What the task asks: Up to and including the line with "que Ademilson abusava sexualmente dos", restate every line of the records below word for word, from the first line on, leaving out the pictures.

Extracted page text data:
::::::::::

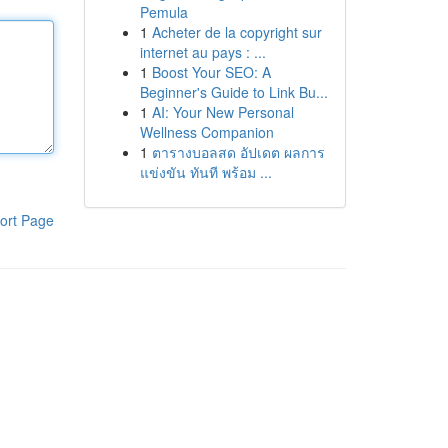
Pemula
1
Acheter de la copyright sur
internet au pays : ...
1
Boost Your SEO: A
Beginner's Guide to Link Bu...
1
AI: Your New Personal
Wellness Companion
1
ตารางบอลสด อัปเดต ผลการ
แข่งขัน ทันที พร้อม ...
ort Page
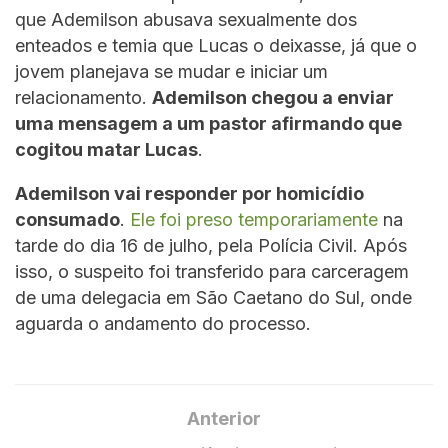
que Ademilson abusava sexualmente dos
enteados e temia que Lucas o deixasse, já que o
jovem planejava se mudar e iniciar um
relacionamento.
Ademilson chegou a enviar
uma mensagem a um pastor afirmando que
cogitou matar Lucas
.
Ademilson vai responder por homicídio
consumado
.
Ele foi preso temporariamente
na
tarde do dia 16 de julho, pela Polícia Civil. Após
isso, o suspeito foi transferido para carceragem
de uma delegacia em São Caetano do Sul, onde
aguarda o andamento do processo.
Anterior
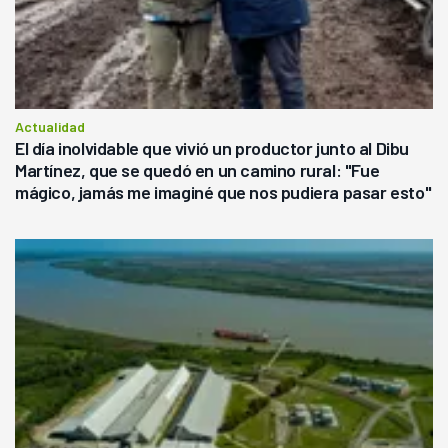
Actualidad
El día inolvidable que vivió un productor junto al Dibu
Martínez, que se quedó en un camino rural: "Fue
mágico, jamás me imaginé que nos pudiera pasar esto"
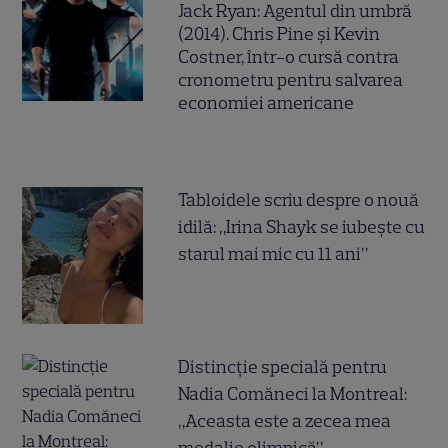
Jack Ryan: Agentul din umbră
(2014). Chris Pine și Kevin
Costner, într-o cursă contra
cronometru pentru salvarea
economiei americane
Tabloidele scriu despre o nouă
idilă: „Irina Shayk se iubește cu
starul mai mic cu 11 ani”
Distincție specială pentru
Nadia Comăneci la Montreal:
„Aceasta este a zecea mea
medalie olimpică”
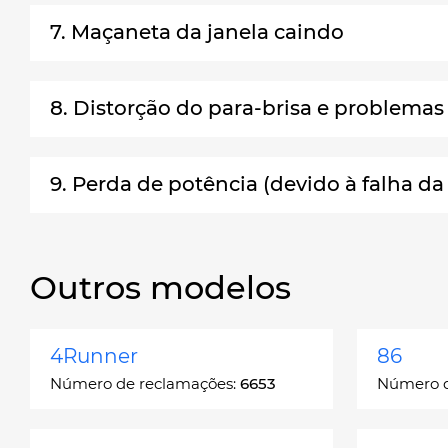
7. Maçaneta da janela caindo
8. Distorção do para-brisa e problema
9. Perda de potência (devido à falha da
Outros modelos
4Runner
86
Número de reclamações:
6653
Número d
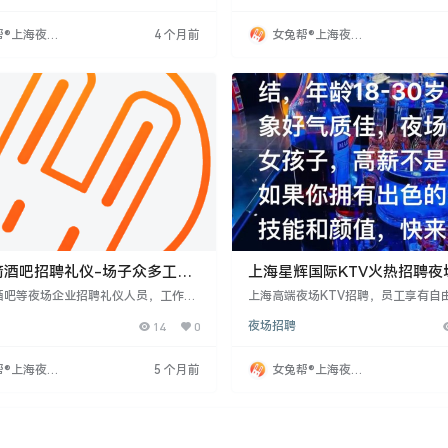
五官端正，气质优雅。提供住宿、交通
通。提供免费岗前培训，薪资高，多
利。适合有志于夜场行业发展的求职
合不将就、有追求的人，凭努力赚高
帮®上海夜场
4 个月前
女兔帮®上海夜场
丰富，环境舒适，团队融洽。
网
招聘网
箭酒吧招聘礼仪-场子众多工作
上海星辉国际KTV火热招聘夜
日结高薪等你来需求量大-不
酒吧等夜场企业招聘礼仪人员，工作氛
上海高端夜场KTV招聘，员工享有自
求职者提供稳定收入与良好环境。招聘
择，无需固定工装或酒水销售任务。
14
0
夜场招聘
9-35岁，身高1.58米以上，性格开
时间从下午7:30开始，每月6天休息
沟通与服务能力。工作内容包括商务助
工资。招聘18-30岁女性，身高159
、服务等，时间灵活。薪资提供日结或
求良好外观和开朗性格。基本日薪10
帮®上海夜场
5 个月前
女兔帮®上海夜场
分企业有住宿福利。夜场行业需求持续
优秀者薪资更高。加入即有机会提升
网
招聘网
合年轻人加入，建议提前准备资料，明
财富梦想。
势应聘。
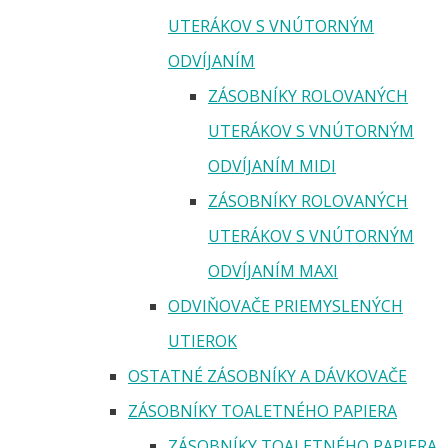
UTERÁKOV S VNÚTORNÝM
ODVÍJANÍM
ZÁSOBNÍKY ROLOVANÝCH
UTERÁKOV S VNÚTORNÝM
ODVÍJANÍM MIDI
ZÁSOBNÍKY ROLOVANÝCH
UTERÁKOV S VNÚTORNÝM
ODVÍJANÍM MAXI
ODVIŇOVAČE PRIEMYSLENÝCH
UTIEROK
OSTATNÉ ZÁSOBNÍKY A DÁVKOVAČE
ZÁSOBNÍKY TOALETNÉHO PAPIERA
ZÁSOBNÍKY TOALETNÉHO PAPIERA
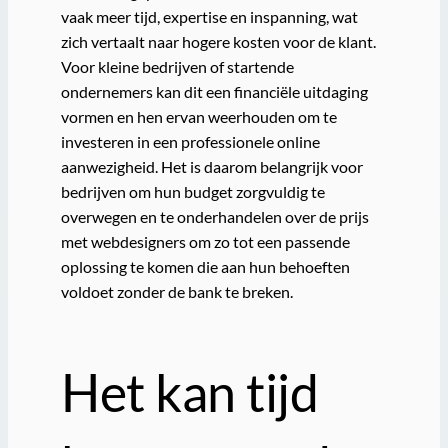
vaak meer tijd, expertise en inspanning, wat
zich vertaalt naar hogere kosten voor de klant.
Voor kleine bedrijven of startende
ondernemers kan dit een financiële uitdaging
vormen en hen ervan weerhouden om te
investeren in een professionele online
aanwezigheid. Het is daarom belangrijk voor
bedrijven om hun budget zorgvuldig te
overwegen en te onderhandelen over de prijs
met webdesigners om zo tot een passende
oplossing te komen die aan hun behoeften
voldoet zonder de bank te breken.
Het kan tijd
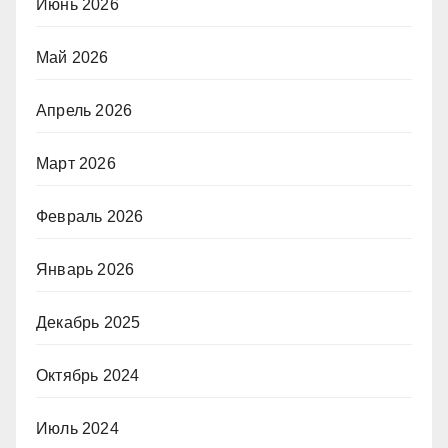
Июнь 2026
Май 2026
Апрель 2026
Март 2026
Февраль 2026
Январь 2026
Декабрь 2025
Октябрь 2024
Июль 2024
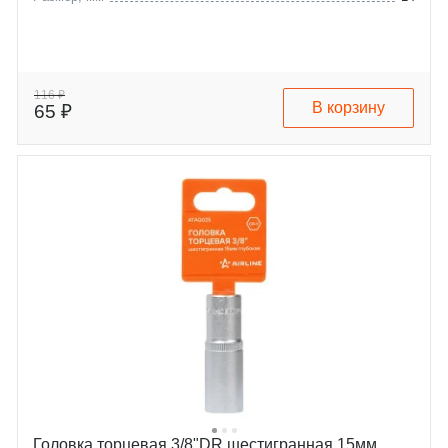
116 ₽
В корзину
65 ₽
Головка торцевая 3/8"DR шестигранная 15мм,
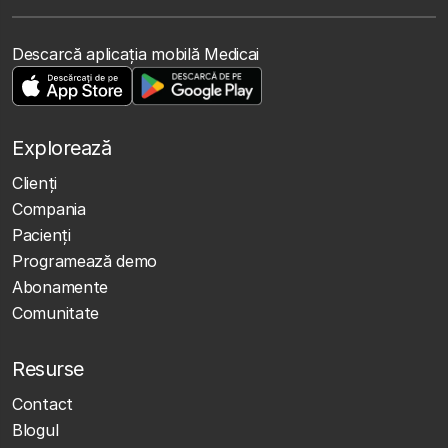
Descarcă aplicația mobilă Medicai
Explorează
Clienţi
Compania
Pacienți
Programează demo
Abonamente
Comunitate
Resurse
Contact
Blogul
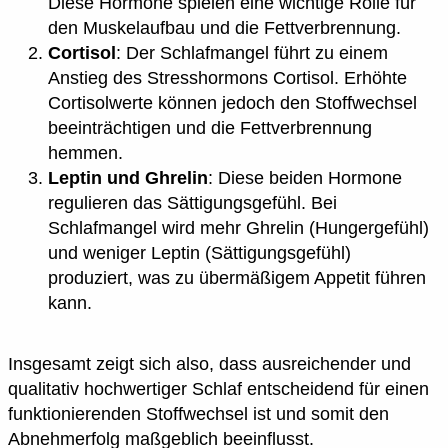
Diese Hormone spielen eine wichtige Rolle für
den Muskelaufbau und die Fettverbrennung.
Cortisol
: Der Schlafmangel führt zu einem
Anstieg des Stresshormons Cortisol. Erhöhte
Cortisolwerte können jedoch den Stoffwechsel
beeinträchtigen und die Fettverbrennung
hemmen.
Leptin und Ghrelin
: Diese beiden Hormone
regulieren das Sättigungsgefühl. Bei
Schlafmangel wird mehr Ghrelin (Hungergefühl)
und weniger Leptin (Sättigungsgefühl)
produziert, was zu übermäßigem Appetit führen
kann.
Insgesamt zeigt sich also, dass ausreichender und
qualitativ hochwertiger Schlaf entscheidend für einen
funktionierenden Stoffwechsel ist und somit den
Abnehmerfolg maßgeblich beeinflusst.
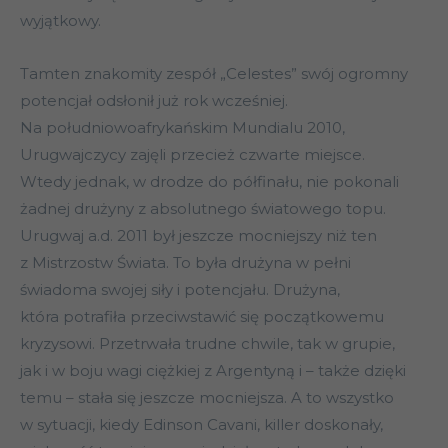
wyjątkowy.
Tamten znakomity zespół „Celestes” swój ogromny
potencjał odsłonił już rok wcześniej.
Na południowoafrykańskim Mundialu 2010,
Urugwajczycy zajęli przecież czwarte miejsce.
Wtedy jednak, w drodze do półfinału, nie pokonali
żadnej drużyny z absolutnego światowego topu.
Urugwaj a.d. 2011 był jeszcze mocniejszy niż ten
z Mistrzostw Świata. To była drużyna w pełni
świadoma swojej siły i potencjału. Drużyna,
która potrafiła przeciwstawić się początkowemu
kryzysowi. Przetrwała trudne chwile, tak w grupie,
jak i w boju wagi ciężkiej z Argentyną i – także dzięki
temu – stała się jeszcze mocniejsza. A to wszystko
w sytuacji, kiedy Edinson Cavani, killer doskonały,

::::::::::

Expected output:
Pemula
1
Acheter de la copyright sur
internet au pays : ...
1
Boost Your SEO: A
Beginner's Guide to Link Bu...
1
AI: Your New Personal
Wellness Companion
1
ตารางบอลสด อัปเดต ผลการ
แข่งขัน ทันที พร้อม ...
ort Page
que Ademilson abusava sexualmente dos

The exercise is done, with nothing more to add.